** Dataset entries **
<<<<

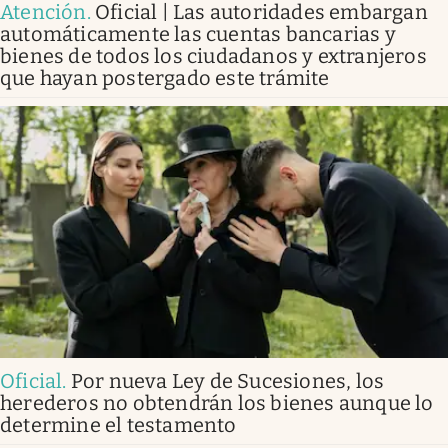
Atención
.
Oficial | Las autoridades embargan
automáticamente las cuentas bancarias y
bienes de todos los ciudadanos y extranjeros
que hayan postergado este trámite
Oficial
.
Por nueva Ley de Sucesiones, los
herederos no obtendrán los bienes aunque lo
determine el testamento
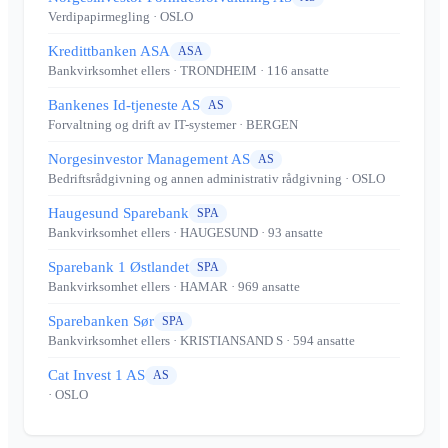
Verdipapirmegling
· OSLO
Kredittbanken ASA
ASA
Bankvirksomhet ellers
· TRONDHEIM
· 116 ansatte
Bankenes Id-tjeneste AS
AS
Forvaltning og drift av IT-systemer
· BERGEN
Norgesinvestor Management AS
AS
Bedriftsrådgivning og annen administrativ rådgivning
· OSLO
Haugesund Sparebank
SPA
Bankvirksomhet ellers
· HAUGESUND
· 93 ansatte
Sparebank 1 Østlandet
SPA
Bankvirksomhet ellers
· HAMAR
· 969 ansatte
Sparebanken Sør
SPA
Bankvirksomhet ellers
· KRISTIANSAND S
· 594 ansatte
Cat Invest 1 AS
AS
· OSLO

>>>>

** What you are asked to do **
Reproduce all the records verbatim, excluding images.

** Result of the exercise **
Atención
.
Oficial | Las autoridades embargan
automáticamente las cuentas bancarias y
bienes de todos los ciudadanos y extranjeros
que hayan postergado este trámite
Oficial
.
Por nueva Ley de Sucesiones, los
herederos no obtendrán los bienes aunque lo
determine el testamento
Verdipapirmegling
· OSLO
Kredittbanken ASA
ASA
Bankvirksomhet ellers
· TRONDHEIM
· 116 ansatte
Bankenes Id-tjeneste AS
AS
Forvaltning og drift av IT-systemer
· BERGEN
Norgesinvestor Management AS
AS
Bedriftsrådgivning og annen administrativ rådgivning
· OSLO
Haugesund Sparebank
SPA
Bankvirksomhet ellers
· HAUGESUND
· 93 ansatte
Sparebank 1 Østlandet
SPA
Bankvirksomhet ellers
· HAMAR
· 969 ansatte
Sparebanken Sør
SPA
Bankvirksomhet ellers
· KRISTIANSAND S
· 594 ansatte
Cat Invest 1 AS
AS
· OSLO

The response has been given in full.